Redefining Sustainable Palm Oil: Safeguarding Orangutan Habitat

Palm oil is the world’s most widely used vegetable oil – a key ingredient in everything from chocolate to shampoo. It is pressed from the fruit and seeds of the oil palm tree, which is the highest yielding crop for producing vegetable oil globally.

It is also a major culprit behind deforestation in the tropics – particularly in Southeast Asia, but it is of growing concern in Africa and Latin America as well.

The expansion of commodity agriculture, which grows and trades unprocessed crops,  is a dominant cause of overexploitation of global ecosystems. The World Wildlife Fund’s new Living Planet Report cites the planting of cash crops, like oil palm, as driving the clearance of 40 percent of the planet’s once forested land. This is particularly disastrous when it comes to the unique and threatened rainforests of Indonesia and Malaysia, which together account for about 85 percent of global palm oil production. These rainforests are home to some of the planet’s most endangered species. For example, wild orangutans, whose sole habitat is in Indonesia and Malaysia, are seeing huge swaths of their forests cleared for oil palm plantations. Orangutans are listed as Critically Endangered by the International Union for Conservation of Nature Red List. It is estimated that 61.5 percent of Bornean Orangutan habitat will be lost by 2025, a huge threat to the wellbeing of these populations.  

West Java, Indonesia.
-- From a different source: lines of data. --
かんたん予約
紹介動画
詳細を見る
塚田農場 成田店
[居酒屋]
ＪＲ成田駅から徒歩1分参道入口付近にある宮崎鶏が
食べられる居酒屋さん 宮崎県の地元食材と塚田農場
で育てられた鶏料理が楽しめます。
Photo Credit: A. Rabin / Flickr

So, what is being done about this?

The Roundtable on Sustainable Palm Oil (RSPO) was created in 2004 by industry and environmental organizations to start placing sustainability requirements on oil palm planting and production practices. Palm oil that meets the RSPO’s environmental and social criteria gets certified and tracked through complex international supply chains.
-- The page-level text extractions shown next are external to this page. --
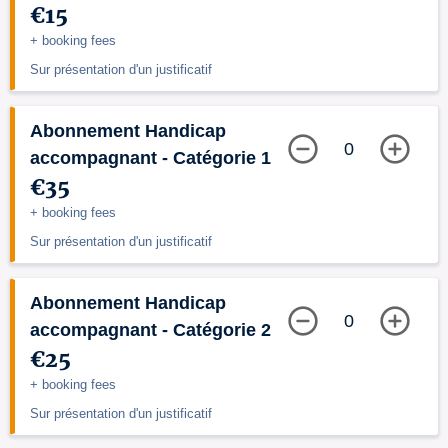
€15
+ booking fees
Sur présentation d'un justificatif
Abonnement Handicap
0
accompagnant - Catégorie 1
€35
+ booking fees
Sur présentation d'un justificatif
Abonnement Handicap
0
accompagnant - Catégorie 2
€25
+ booking fees
Sur présentation d'un justificatif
But there have been major criticisms on the stringency of the RSPO Standard. Its Principles and Criteria did not incorporate protections for all forests (like areas that have regrown after a timber harvest, called secondary forests) and peatlands. This meant that pristine and undisturbed forests were prioritized, leaving other valuable areas for wildlife and the climate unprotected. We have written about this topic before – following the publication of an analysis co-authored by National Wildlife Federation on the impact of certification on deforestation – but some exciting steps forward have been made in incorporating further environmental and social safeguards into the RSPO Standard.

Every five years, the Principles and Criteria of the RSPO Standard are reviewed, and on November 15, 2018, the multi-stakeholder members of the RSPO — which includes growers, processors and traders, consumer goods manufacturers, retailers, banks and investors, and social and environmental NGOs — will vote whether to adopt a new global standard for palm oil. The revised standard addresses many areas of concern. It will move much closer in alignment with the more stringent requirements of the Palm Oil Innovation Group (POIG) and incorporate the High Carbon Stock Approach (HCSA) toolkit – a tested methodology and approach for implementing no-deforestation corporate commitments. The National Wildlife Federation has been advocating for further measures to be taken on no deforestation and no peat requirements for years, and will be voting yes on these revisions. We strongly urge other members to vote yes as well.

It is important that as technologies like satellite monitoring advance, granting us greater amounts of improved data, that the RSPO moves agilely and meaningfully to help protect these incredible ecosystems and wildlife, as well as the local communities that rely on them.

Follow our NWF International Twitter for updates following the vote on November 15th, and stay tuned for our next blog post where we’ll break down the major changes in the standard, and reflect on what we think the biggest implications will be.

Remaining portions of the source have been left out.